Rabu, 03 Desember 2014

Sejarah Kecil Coklat Monggo Thierry Detournay

 
Kecintaan akan Yogyakarta yang melahirkan pengusaha ini. Meski bukanlah orang asli Yogya, bahkan dia bukan orang Indonesia, Thierry Detournay seorang bule asal Belgia. Ceritanya sih, waktu itu, tahun 2001 -an ketika ia berkunjung ke kota Yogya ada perasaan menggelitik dirinya. Sekian tahun sudah dirinya tinggal di Indonesia ada rasa kangen akan produk coklat khas Belgia.

Ia tak bisa menemukan cita rasa coklat asli Belgia disini. Jadilah ide membuat usaha coklat sendiri bergulir.

Coklat Monggo


Ketika anda bertemu dengannya jangan kaget bahasa Indonesia -nya begitu fasih. Memang sudah bertahun- tahun Mr. Thierry tinggal disini. Dan untuk menghilangkan rasa kangen akan negara asal, ia sering membuat coklat sendiri. Dari hanya untuk dikosumsi pribadi, hingga teman- temannya menyukai coklat buatan Thierry. Mereka merasakan coklat miliknya berbeda dengan yang ada di pasaran.

Akhirnya ia bersama- sama memproduksi coklat sekala rumahan. Mulanya coklat- coklat buatannya dijual di sekitaran UGM saat hari Minggu, saat acara SunMor (Sunday Morning). Cara berjualannya unik agar bisa menarik perhatian mahasiswa disana. Thierry selalu berjualan menggunakan motor vespa warna pink yang mencolok. Dengan pembawaan yang kocak ia menyebut dirinya sendiri "bule gila" berjualan coklat sendirian.

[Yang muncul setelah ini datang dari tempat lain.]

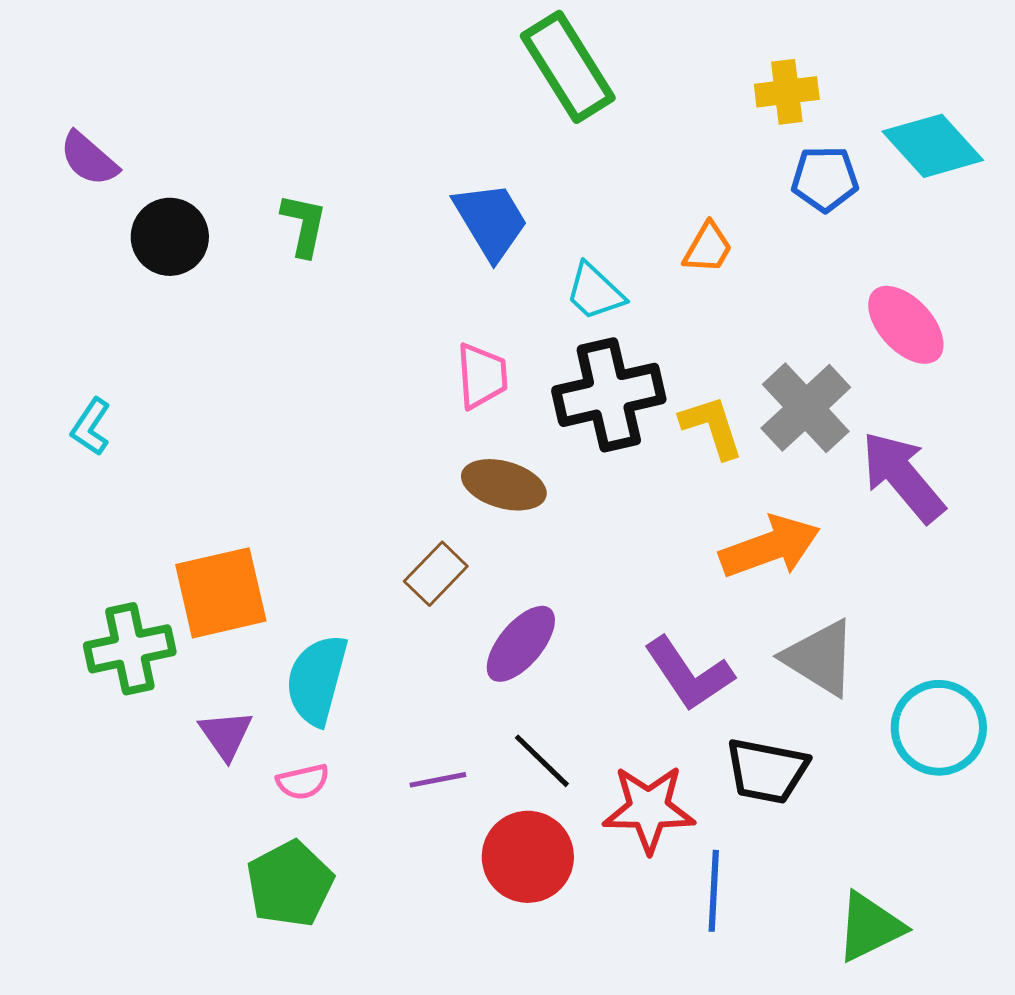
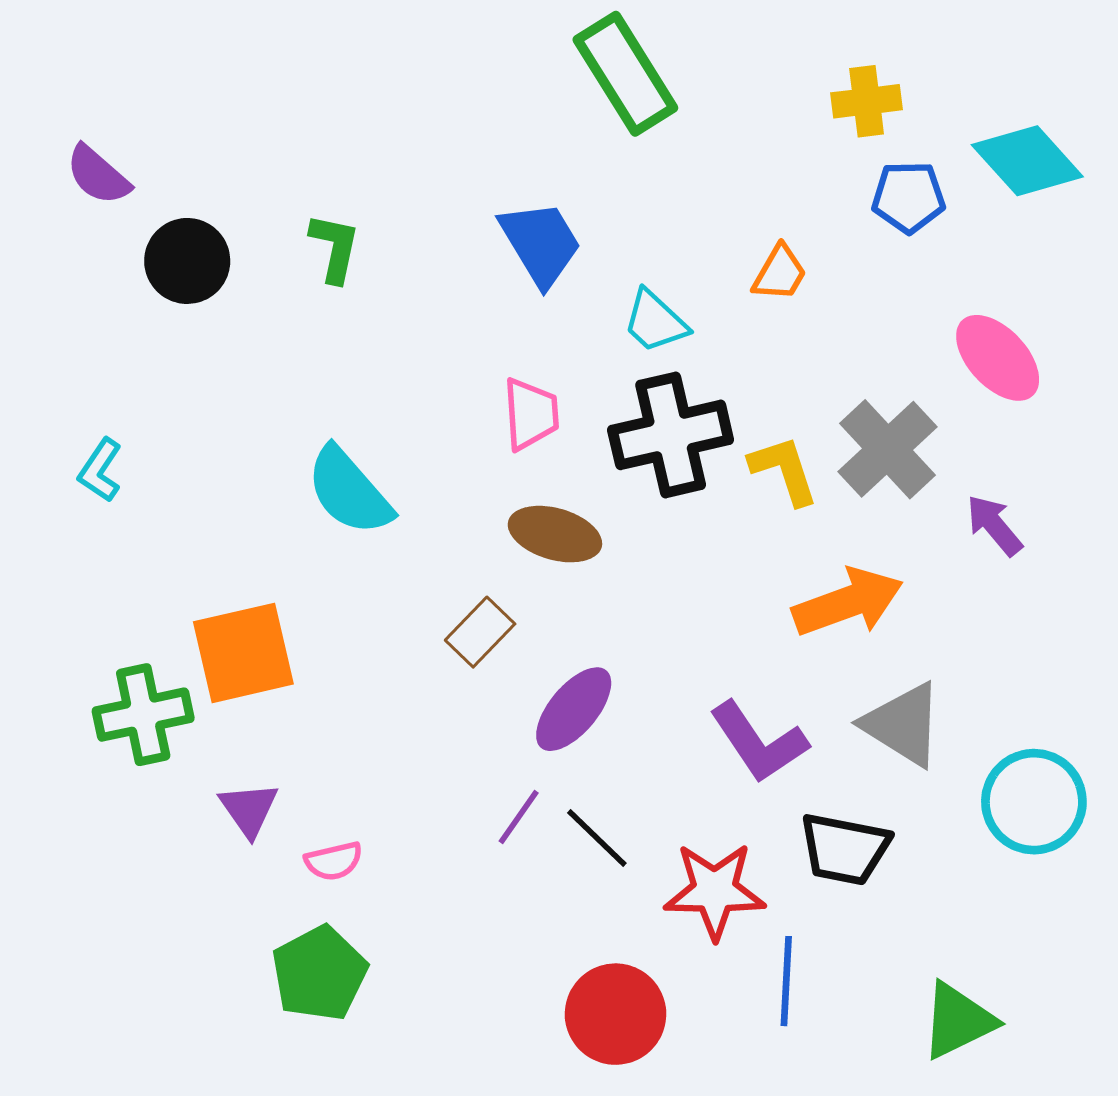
purple arrow: (903, 477) -> (994, 525), size x0.6
cyan semicircle: (317, 680) -> (349, 491), moved, turned -56
purple line: (438, 780) -> (519, 817), moved, turned -44
red circle: (528, 857) -> (616, 1014), moved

Karena pembawaan yang kocak justru produknya semakin diliri. Banyak orang mencari- cari keberadaan si bule gila ini. Dibawah naungan CV. Anugrah Mulia semakin moncerlah bisnis coklatnya. Pembuatannya kala itu masih konvensional di sebuah rumah kecil di Jalan Dalem KG III/978, kota Gede, Yogyakarta.

Produk coklatnya sangat eco- friendly menggunakan pembungkus kertas bisa daur ulang. Soal cita rasanya, produk coklatnya merupakan perpaduan rasa timur dan barat. Semakin tumbuhanya perusahaan, label CV pun ia ganti. Ditahun 2005, ia resmi membuat perusahaan besama seorang rekan, Edward. Perusahaan yang diberi nama  PT Anugrah Mulia Indobel, dan memproduksi coklat bernama "Cocomania", dan kini berganti menjadi "Monggo".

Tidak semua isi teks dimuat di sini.